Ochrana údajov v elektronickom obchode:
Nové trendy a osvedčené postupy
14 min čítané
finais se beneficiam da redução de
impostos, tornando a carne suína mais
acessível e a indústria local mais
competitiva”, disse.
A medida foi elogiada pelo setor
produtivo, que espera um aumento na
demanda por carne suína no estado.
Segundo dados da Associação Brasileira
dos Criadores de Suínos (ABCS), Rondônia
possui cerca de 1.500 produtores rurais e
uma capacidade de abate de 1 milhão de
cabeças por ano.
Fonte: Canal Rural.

- Required action -
Including any blank lines, repeat the data exactly.

- Task solution -
Ochrana údajov v elektronickom obchode:
Nové trendy a osvedčené postupy
14 min čítané
finais se beneficiam da redução de
impostos, tornando a carne suína mais
acessível e a indústria local mais
competitiva”, disse.
A medida foi elogiada pelo setor
produtivo, que espera um aumento na
demanda por carne suína no estado.
Segundo dados da Associação Brasileira
dos Criadores de Suínos (ABCS), Rondônia
possui cerca de 1.500 produtores rurais e
uma capacidade de abate de 1 milhão de
cabeças por ano.
Fonte: Canal Rural.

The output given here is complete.